In August 2015, a study was published by a group of University of California researchers who were investigating the effectiveness of specific acupoints to reduce both systolic (top #) and diastolic (bottom #) blood pressure (BP) in patients suffering from mild to moderate hypertension.
The study participants were selected based on having a diagnosis of hypertension and not being treated with any hypertensive medications. The 65 patients who qualified for the study were split into two groups; 33 patients went into a treatment group, and 32 into a control group.
The treatment group received EA at acupoints (P5, P6, ST36, ST37) that have been found in past experiments to be effective at lowering BP. The control group received EA at acupoints (LI6, LI7, GB37, GB39), which have no stimulating affect on any cardiac regions in the brain, and are indicated for non-cardiovascular conditions.
After 8 weeks of receiving weekly EA treatments for 30 minutes, the researchers found that the treatment group obtained a significant reduction of 70% in both systolic and diastolic BP readings.

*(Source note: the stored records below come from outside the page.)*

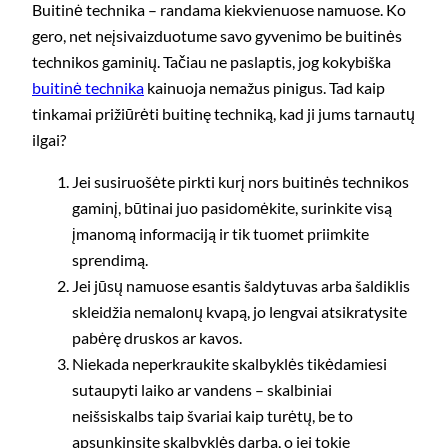
Buitinė technika – randama kiekvienuose namuose. Ko
gero, net neįsivaizduotume savo gyvenimo be buitinės
technikos gaminių. Tačiau ne paslaptis, jog kokybiška
buitinė technika
kainuoja nemažus pinigus. Tad kaip
tinkamai prižiūrėti buitinę techniką, kad ji jums tarnautų
ilgai?
Jei susiruošėte pirkti kurį nors buitinės technikos
gaminį, būtinai juo pasidomėkite, surinkite visą
įmanomą informaciją ir tik tuomet priimkite
sprendimą.
Jei jūsų namuose esantis šaldytuvas arba šaldiklis
skleidžia nemalonų kvapą, jo lengvai atsikratysite
pabėrę druskos ar kavos.
Niekada neperkraukite skalbyklės tikėdamiesi
sutaupyti laiko ar vandens – skalbiniai
neišsiskalbs taip švariai kaip turėtų, be to
apsunkinsite skalbyklės darbą, o jei tokie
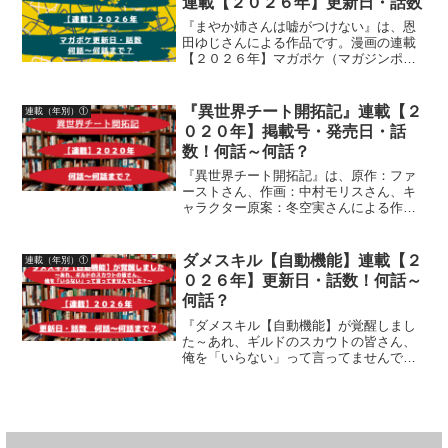
連載【２０２６年】更新日・話数
『まやか姉さんは嘘がつけない』は、恩
田ゆじさんによる作品です。漫画の連載
【２０２６年】マガポケ（マガジンポケ
ット）無料話更新日、話数について詳し
く紹介しています
『異世界チート開拓記』連載【２
連載（年別）①
０２０年】掲載号・発売日・話
数！何話～何話？
『異世界チート開拓記』は、原作：ファ
ーストさん、作画：中村モリスさん、キ
ャラクター原案：冬空実さんによる作品
です。漫画の連載２０２０年「月刊アク
ション」掲載号・発売日・掲載話数につ
いて、詳しく紹介しています
ダメスキル【自動機能】連載【２
連載（年別）①
０２６年】更新日・話数！何話～
何話？
『ダメスキル【自動機能】が覚醒しまし
た～あれ、ギルドのスカウトの皆さん、
俺を「いらない」って言ってませんでし
た？〜』は、原作：LA軍さん、作画：中
島零さん、キャラクター原案：潮一葉さ
ん、ネーム原案：赤衣丸歩郎さんによる
作品です。漫画の連載【...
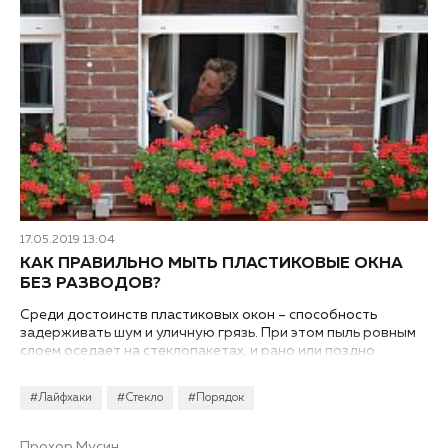
17.05.2019 13:04
КАК ПРАВИЛЬНО МЫТЬ ПЛАСТИКОВЫЕ ОКНА
БЕЗ РАЗВОДОВ?
Среди достоинств пластиковых окон – способность
задерживать шум и уличную грязь. При этом пыль ровным
слоем оседает на стеклопакетах, и рано или поздно
каждый задумывается о наведении чистоты. Идеально
вымыть и отполировать стекло – непростая задача. Как
#Лайфхаки
#Стекло
#Порядок
правильно мыть пластиковые окна без разводов?
Прохор Мусин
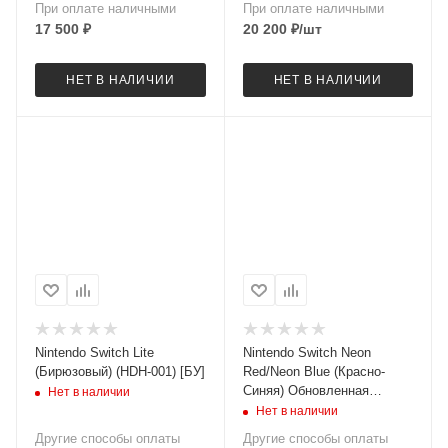
При оплате наличными
При оплате наличными
17 500
₽
20 200
₽
/шт
НЕТ В НАЛИЧИИ
НЕТ В НАЛИЧИИ
Nintendo Switch Lite
Nintendo Switch Neon
(Бирюзовый) (HDH-001) [БУ]
Red/Neon Blue (Красно-
Синяя) Обновленная
Нет в наличии
версия прошитая 128gb
Нет в наличии
(ЧИП) [БУ]
Другие способы оплаты
Другие способы оплаты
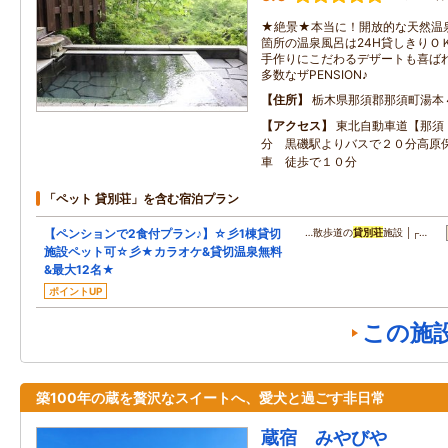
★絶景★本当に！開放的な天然温
箇所の温泉風呂は24H貸しきりＯ
手作りにこだわるデザートも喜ばれ
多数なザPENSION♪
住所
栃木県那須郡那須町湯本
アクセス
東北自動車道【那須
分 黒磯駅よりバスで２０分高原
車 徒歩で１０分
「ペット 貸別荘」を含む宿泊プラン
【ペンションで2食付プラン♪】☆彡1棟貸切
…散歩道の
貸別荘
施設 │┌…
施設ペット可☆彡★カラオケ&貸切温泉無料
&最大12名★
ポイントUP
この施
築100年の蔵を贅沢なスイートへ、愛犬と過ごす非日常
蔵宿 みやびや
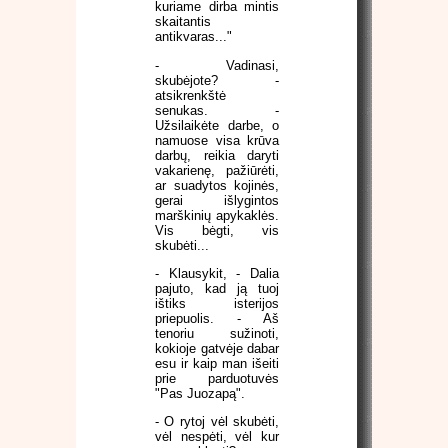
kuriame dirba mintis
skaitantis
antikvaras..."
- Vadinasi,
skubėjote? -
atsikrenkštė
senukas. -
Užsilaikėte darbe, o
namuose visa krūva
darbų, reikia daryti
vakarienę, pažiūrėti,
ar suadytos kojinės,
gerai išlygintos
marškinių apykaklės.
Vis bėgti, vis
skubėti...
- Klausykit, - Dalia
pajuto, kad ją tuoj
ištiks isterijos
priepuolis. - Aš
tenoriu sužinoti,
kokioje gatvėje dabar
esu ir kaip man išeiti
prie parduotuvės
"Pas Juozapą".
- O rytoj vėl skubėti,
vėl nespėti, vėl kur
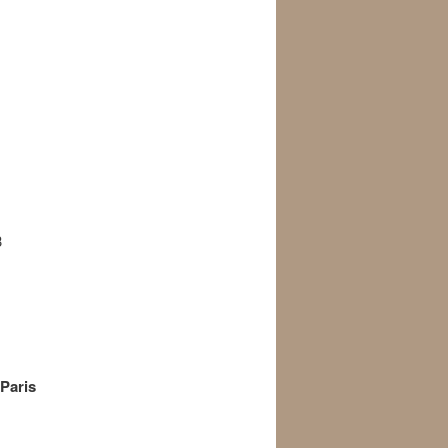
3
 Paris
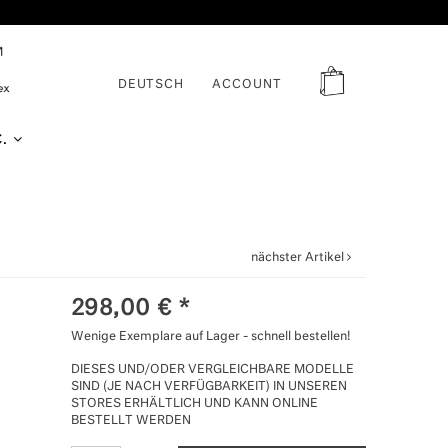
DEUTSCH
ACCOUNT
C.
nächster Artikel
298,00
€
*
Wenige Exemplare auf Lager - schnell bestellen!
DIESES UND/ODER VERGLEICHBARE MODELLE
SIND (JE NACH VERFÜGBARKEIT) IN UNSEREN
STORES ERHÄLTLICH UND KANN ONLINE
BESTELLT WERDEN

The effects of the treatment group lasted for 1 month compared to no reduction in the control group. The study findings also highlighted the mechanism by which EA was able to elicit an effect. There were substantial decreases in norepinephrine (↓41%), renin (↓67%), and a reasonable decline in aldosterone (↓22%); all substances that contribute to BP regulatation.
In conclusion, EA can be a useful therapy in lowering the risk of such cardiovascular diseases as: heart failure, myocardial infarction, stroke, and peripheral arterial disease in hypertensive patients.
Li Peng, Tjen-A-Looi Stephanie C., Cheng Ling, Liu Dongmei, Painovich Jeannette, Vinjamury Sivarama, and Longhurst John C.. Medical Acupuncture. August 2015, 27(4): 253-266. doi:10.1089/acu.2015.1106.